HR designs the culture that employees live every day. Through different initiatives - Diversity, Equity and Inclusion (DEI), Environmental, Social and Governance (ESG), and Corporate Social Responsibility (CSR)- HR ensures employer branding is not just aspirational—but demonstrable.
More than any other department, HR ensures that the brand reflects the real day-to-day environment: the company’s core values, its culture, and what employees genuinely experience in the office (or remotely).
 

The core offer

Fair compensation, growth opportunities, and job and psychological security crop up in any employer brand strategy. HR defines these essentials and ensures they align with both market and employee expectations. HR is responsible for engineering the core "product" that marketing will eventually use to attract the right people.
 

Listening and responding

With access to employee listening and feedback tools, employee surveys, and performance management tools, HR understands what people would need to take the leap. Yep, like OpenHR´s HR software.
 
HR also has the tools, especially candidate portals (hello OpenHR´s recruitment software), to communicate directly with candidates, give proper feedback, and share other key information - such as their current stage in the process and what to expect in the next steps.
This insight allows HR to shape a brand that resonates, retains, and attracts the right talent.
 

HR metrics

A key part of HR's leadership is measuring the impact of these efforts.
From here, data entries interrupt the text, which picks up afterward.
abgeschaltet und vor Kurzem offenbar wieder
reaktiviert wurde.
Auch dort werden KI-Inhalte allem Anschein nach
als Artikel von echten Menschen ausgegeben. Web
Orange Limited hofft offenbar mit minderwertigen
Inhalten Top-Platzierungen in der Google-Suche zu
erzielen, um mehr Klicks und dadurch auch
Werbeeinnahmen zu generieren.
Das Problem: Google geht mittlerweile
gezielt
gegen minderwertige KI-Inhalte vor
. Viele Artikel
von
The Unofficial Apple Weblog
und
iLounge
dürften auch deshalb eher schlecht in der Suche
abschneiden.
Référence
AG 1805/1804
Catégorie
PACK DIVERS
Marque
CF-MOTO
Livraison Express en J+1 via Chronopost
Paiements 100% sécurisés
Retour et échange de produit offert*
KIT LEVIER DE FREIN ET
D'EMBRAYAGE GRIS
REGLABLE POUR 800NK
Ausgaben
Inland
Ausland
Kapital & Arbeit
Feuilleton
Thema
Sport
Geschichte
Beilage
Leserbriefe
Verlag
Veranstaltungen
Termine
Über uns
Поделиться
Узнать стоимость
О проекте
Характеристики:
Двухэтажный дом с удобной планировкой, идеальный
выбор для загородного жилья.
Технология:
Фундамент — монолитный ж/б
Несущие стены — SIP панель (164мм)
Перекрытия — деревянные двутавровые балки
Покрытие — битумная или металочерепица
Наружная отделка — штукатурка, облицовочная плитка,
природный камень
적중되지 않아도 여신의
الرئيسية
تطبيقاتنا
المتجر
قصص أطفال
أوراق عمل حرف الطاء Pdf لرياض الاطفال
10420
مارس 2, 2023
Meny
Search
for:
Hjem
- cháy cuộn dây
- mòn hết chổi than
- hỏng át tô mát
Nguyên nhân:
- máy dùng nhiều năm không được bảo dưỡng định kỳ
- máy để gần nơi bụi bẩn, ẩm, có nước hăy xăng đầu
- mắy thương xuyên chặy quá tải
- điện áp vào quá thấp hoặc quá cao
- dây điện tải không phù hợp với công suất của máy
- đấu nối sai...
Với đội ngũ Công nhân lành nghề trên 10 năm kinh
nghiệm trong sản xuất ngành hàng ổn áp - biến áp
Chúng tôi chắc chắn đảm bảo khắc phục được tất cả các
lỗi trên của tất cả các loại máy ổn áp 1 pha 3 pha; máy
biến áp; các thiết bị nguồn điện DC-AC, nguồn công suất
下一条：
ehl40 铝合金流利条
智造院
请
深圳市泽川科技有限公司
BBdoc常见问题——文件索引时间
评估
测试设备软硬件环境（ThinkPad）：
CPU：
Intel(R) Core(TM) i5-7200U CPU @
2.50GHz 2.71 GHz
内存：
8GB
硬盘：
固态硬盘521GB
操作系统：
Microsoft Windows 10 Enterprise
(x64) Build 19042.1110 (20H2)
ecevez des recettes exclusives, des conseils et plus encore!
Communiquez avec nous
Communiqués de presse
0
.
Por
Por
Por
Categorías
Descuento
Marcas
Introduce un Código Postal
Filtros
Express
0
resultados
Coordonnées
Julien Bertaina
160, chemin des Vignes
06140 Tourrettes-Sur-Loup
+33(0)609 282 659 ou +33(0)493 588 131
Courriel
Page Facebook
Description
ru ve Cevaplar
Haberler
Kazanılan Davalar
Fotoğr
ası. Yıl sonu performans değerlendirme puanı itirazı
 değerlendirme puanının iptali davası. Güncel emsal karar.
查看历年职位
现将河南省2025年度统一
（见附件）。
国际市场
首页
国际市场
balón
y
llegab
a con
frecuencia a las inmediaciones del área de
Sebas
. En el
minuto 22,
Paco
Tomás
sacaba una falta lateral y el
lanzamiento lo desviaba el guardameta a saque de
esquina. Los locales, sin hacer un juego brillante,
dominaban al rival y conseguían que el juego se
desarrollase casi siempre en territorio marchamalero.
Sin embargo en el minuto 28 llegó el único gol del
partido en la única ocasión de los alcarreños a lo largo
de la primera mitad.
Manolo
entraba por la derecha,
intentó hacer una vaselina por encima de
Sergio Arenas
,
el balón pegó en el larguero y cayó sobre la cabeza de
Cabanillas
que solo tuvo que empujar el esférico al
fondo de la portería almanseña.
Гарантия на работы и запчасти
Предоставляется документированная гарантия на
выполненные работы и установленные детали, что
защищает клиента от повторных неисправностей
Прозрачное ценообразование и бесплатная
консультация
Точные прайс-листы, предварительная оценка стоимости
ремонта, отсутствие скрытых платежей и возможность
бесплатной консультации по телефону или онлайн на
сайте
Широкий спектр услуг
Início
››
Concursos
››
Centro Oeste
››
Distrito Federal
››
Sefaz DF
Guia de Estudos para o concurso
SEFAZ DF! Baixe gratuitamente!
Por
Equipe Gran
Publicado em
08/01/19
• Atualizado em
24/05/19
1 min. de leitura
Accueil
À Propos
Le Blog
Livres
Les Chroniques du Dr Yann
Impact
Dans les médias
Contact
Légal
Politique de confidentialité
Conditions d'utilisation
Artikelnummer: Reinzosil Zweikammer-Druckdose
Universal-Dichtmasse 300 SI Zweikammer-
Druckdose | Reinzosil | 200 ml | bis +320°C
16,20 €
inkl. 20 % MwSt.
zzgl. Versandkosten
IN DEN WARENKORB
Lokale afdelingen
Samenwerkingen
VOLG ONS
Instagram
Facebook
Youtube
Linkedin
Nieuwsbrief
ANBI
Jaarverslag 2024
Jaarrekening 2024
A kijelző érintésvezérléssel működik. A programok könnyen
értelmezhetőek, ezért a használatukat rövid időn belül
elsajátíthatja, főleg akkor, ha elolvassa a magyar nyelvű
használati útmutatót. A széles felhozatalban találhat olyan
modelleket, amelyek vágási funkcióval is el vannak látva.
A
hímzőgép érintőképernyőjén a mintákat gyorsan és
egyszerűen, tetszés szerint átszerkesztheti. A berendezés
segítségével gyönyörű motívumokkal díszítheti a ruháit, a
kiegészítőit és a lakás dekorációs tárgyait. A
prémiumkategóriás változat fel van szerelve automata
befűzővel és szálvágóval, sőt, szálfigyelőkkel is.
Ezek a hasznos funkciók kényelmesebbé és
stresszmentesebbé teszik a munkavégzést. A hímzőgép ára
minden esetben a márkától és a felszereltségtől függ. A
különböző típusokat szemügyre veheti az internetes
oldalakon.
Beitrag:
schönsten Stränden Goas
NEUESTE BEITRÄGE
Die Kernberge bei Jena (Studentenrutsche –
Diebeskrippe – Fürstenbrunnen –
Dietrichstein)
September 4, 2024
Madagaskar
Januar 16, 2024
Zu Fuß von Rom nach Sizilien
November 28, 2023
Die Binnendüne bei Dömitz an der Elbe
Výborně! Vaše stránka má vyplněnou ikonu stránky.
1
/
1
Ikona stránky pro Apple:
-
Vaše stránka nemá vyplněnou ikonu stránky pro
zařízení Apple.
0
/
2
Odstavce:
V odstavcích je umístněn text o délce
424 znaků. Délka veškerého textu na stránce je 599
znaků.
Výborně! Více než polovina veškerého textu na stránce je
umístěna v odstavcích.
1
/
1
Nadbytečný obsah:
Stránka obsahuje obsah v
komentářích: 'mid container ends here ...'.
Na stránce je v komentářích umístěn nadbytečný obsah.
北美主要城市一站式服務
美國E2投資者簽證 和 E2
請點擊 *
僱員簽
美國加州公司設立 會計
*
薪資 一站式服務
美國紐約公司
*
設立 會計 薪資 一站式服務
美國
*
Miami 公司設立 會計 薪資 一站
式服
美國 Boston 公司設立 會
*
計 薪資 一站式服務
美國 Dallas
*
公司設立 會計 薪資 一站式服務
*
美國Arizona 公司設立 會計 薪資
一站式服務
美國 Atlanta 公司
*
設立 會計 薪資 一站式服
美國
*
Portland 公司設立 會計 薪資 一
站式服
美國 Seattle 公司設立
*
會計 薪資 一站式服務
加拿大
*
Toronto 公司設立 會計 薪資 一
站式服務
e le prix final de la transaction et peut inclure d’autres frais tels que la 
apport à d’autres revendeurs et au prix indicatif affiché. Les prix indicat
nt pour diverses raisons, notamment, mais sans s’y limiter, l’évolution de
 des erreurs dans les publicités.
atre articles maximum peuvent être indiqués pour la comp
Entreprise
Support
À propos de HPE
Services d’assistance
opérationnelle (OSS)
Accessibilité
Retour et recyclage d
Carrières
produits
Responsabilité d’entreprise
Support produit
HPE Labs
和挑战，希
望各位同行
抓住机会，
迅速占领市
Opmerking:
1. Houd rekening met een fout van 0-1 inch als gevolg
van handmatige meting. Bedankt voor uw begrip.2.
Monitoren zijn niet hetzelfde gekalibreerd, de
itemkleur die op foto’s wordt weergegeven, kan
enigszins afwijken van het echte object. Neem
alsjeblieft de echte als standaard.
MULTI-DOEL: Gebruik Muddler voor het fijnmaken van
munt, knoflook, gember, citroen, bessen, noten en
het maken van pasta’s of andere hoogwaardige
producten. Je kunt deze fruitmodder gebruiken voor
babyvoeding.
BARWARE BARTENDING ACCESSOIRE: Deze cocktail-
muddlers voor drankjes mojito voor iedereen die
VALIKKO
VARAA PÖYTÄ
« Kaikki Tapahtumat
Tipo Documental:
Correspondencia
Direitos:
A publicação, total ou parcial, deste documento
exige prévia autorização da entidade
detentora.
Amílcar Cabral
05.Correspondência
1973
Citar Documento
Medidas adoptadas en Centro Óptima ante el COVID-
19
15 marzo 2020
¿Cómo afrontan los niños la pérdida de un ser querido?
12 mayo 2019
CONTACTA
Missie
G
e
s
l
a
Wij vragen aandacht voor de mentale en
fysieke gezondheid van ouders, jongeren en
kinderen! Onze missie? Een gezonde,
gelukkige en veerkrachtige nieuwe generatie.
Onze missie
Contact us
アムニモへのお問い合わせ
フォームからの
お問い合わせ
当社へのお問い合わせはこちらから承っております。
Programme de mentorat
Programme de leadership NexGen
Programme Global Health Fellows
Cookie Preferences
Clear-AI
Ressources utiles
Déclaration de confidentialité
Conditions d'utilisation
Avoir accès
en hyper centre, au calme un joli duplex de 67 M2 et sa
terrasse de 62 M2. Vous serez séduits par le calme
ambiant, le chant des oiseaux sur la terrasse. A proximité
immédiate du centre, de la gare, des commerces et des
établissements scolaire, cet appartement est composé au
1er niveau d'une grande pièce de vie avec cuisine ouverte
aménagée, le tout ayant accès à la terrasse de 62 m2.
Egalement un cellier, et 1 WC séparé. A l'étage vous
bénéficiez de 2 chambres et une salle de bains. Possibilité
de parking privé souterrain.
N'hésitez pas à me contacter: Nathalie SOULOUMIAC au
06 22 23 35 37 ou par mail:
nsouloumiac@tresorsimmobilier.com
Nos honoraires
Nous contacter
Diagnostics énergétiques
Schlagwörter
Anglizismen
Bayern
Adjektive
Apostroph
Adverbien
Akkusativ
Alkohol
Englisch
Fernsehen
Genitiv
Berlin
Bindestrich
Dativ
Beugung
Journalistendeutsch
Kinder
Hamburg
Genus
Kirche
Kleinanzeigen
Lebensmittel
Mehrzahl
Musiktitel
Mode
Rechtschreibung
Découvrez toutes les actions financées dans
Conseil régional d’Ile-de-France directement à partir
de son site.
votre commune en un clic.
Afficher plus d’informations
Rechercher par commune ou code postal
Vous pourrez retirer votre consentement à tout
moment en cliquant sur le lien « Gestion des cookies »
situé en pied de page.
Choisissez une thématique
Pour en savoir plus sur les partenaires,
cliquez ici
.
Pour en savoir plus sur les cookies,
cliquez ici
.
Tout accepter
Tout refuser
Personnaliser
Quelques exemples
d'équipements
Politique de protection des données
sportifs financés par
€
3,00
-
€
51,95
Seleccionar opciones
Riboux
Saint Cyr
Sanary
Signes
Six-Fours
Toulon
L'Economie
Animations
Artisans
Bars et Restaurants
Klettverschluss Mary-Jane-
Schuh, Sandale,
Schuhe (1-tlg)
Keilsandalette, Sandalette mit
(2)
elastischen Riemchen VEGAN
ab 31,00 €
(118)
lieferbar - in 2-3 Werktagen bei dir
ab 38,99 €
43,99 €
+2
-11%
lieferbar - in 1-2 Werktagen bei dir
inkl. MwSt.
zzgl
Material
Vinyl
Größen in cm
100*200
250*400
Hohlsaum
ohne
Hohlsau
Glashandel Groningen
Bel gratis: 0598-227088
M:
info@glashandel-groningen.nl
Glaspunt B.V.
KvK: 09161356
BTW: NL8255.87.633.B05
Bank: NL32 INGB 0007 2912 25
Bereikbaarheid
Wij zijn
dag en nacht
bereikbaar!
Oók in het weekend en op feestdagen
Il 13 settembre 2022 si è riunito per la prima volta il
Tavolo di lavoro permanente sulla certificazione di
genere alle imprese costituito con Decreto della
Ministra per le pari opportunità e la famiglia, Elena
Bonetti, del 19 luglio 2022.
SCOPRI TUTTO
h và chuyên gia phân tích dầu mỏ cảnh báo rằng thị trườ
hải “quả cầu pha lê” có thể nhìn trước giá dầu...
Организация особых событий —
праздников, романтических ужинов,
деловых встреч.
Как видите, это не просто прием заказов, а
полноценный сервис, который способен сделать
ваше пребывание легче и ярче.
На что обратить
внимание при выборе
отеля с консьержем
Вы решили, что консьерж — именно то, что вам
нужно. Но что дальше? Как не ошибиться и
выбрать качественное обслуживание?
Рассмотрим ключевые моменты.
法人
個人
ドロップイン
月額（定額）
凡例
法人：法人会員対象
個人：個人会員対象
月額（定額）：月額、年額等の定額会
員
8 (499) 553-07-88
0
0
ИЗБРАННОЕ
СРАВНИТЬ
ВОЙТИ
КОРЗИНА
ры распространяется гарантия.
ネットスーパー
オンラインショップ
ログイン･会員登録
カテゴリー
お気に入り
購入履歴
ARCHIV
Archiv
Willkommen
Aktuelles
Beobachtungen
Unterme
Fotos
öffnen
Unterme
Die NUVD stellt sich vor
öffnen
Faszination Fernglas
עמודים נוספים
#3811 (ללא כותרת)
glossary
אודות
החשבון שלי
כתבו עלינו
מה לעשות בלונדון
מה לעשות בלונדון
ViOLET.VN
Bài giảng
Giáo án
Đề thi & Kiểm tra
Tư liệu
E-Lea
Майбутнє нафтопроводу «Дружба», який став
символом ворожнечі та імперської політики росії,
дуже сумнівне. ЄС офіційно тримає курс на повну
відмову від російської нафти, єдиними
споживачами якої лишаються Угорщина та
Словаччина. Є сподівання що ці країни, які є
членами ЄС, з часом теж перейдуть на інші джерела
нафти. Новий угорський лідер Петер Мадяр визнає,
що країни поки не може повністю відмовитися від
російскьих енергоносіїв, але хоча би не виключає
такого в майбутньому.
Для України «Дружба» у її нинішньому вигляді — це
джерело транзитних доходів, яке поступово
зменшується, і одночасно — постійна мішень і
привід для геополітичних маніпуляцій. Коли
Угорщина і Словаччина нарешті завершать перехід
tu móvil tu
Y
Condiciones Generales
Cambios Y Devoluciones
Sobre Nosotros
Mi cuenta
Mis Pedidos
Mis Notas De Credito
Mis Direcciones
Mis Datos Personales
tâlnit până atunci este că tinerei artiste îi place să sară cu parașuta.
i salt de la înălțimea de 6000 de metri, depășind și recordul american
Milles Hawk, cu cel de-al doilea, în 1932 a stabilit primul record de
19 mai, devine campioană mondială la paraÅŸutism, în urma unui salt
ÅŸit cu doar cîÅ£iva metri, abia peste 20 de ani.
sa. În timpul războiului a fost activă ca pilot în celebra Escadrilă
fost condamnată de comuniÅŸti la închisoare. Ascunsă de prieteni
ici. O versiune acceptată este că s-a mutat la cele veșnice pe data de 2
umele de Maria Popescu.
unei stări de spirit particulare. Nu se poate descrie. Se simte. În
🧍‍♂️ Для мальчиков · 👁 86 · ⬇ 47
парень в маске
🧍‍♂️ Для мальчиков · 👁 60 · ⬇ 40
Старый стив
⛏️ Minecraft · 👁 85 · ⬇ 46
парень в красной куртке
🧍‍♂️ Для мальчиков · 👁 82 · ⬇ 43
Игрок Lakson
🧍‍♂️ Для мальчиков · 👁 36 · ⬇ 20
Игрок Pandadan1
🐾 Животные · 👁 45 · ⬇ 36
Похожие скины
By tracking the right data on their dashboards and People Analytics tools, HR can prove the value of employer branding. This goes beyond just monitoring employee retention and turnover rates
Plus, it means drilling down into specifics, such as 90-day retention or feedback from training. It also involves closely tracking employee satisfaction scores and the quality of the candidate experience
 
On the recruitment front, HR must monitor the efficiency of the process, such as the time-to-fill a vacant position, alongside the effectiveness of their outreach, measured by careers portal traffic, application rates, and the level of engagement and traffic on job postings
 

Managerial alignment

HR works hand in hand with managers, setting clear expectations and aligning leadership with your mission. This connection ensures consistency—from recruitment to day-to-day employee experience.
 
Remember: HR should lead employer branding because they live at the intersection of people, culture, and purpose. HR doesn’t just promote the brand—they build it.
 

The 'what' vs. the 'how': the new approach

While in very large organisations, dedicated roles may exist, the leadership must come from HR. This is because a brand must be built from the inside out.
 
A simple way to frame this idea: HR defines the 'what'; Marketing delivers the 'how'.
HR is responsible for the 'what'—the substance. They are the architects of the employee experience. Marketing, meanwhile, brings the 'how'—they possess the expertise to craft and communicate that message consistently to all stakeholders.
 
Marketing understands how to deliver a message, but it is HR that must first create the brand and the values. This is why ownership must sit under the HR umbrella.
 

From internal culture to external advocacy: HR and Marketing together. 

 
HR vs Marketing bickering doesn´t paint both departments in the best light. The internal experience is the seed from which the external brand grows. When an organisation champions transparent leadership, consistent communication, and proper employee recognition, it reinforces a culture that drives genuine engagement and satisfaction.
 
When employees feel truly connected to your company’s purpose and values, the real benefits are profound: they stay longer, are more productive, and perform at a higher level (driving better results for the company). Only then do they become passionate, authentic advocates for your brand. 
 
Word-of-mouth is a powerful, credible tool that helps you attract other top talent far more effectively than any glossy recruitment advert. So, time to forget disjointed processes and proper silos. 
 
Leading these initiatives allows HR professionals to develop a new set of strategic skills, build influential networks, and become true leaders within the business. Let´s be honest, being an HR influencer iis a strategic skill that is, quite frankly, deeply undervalued today.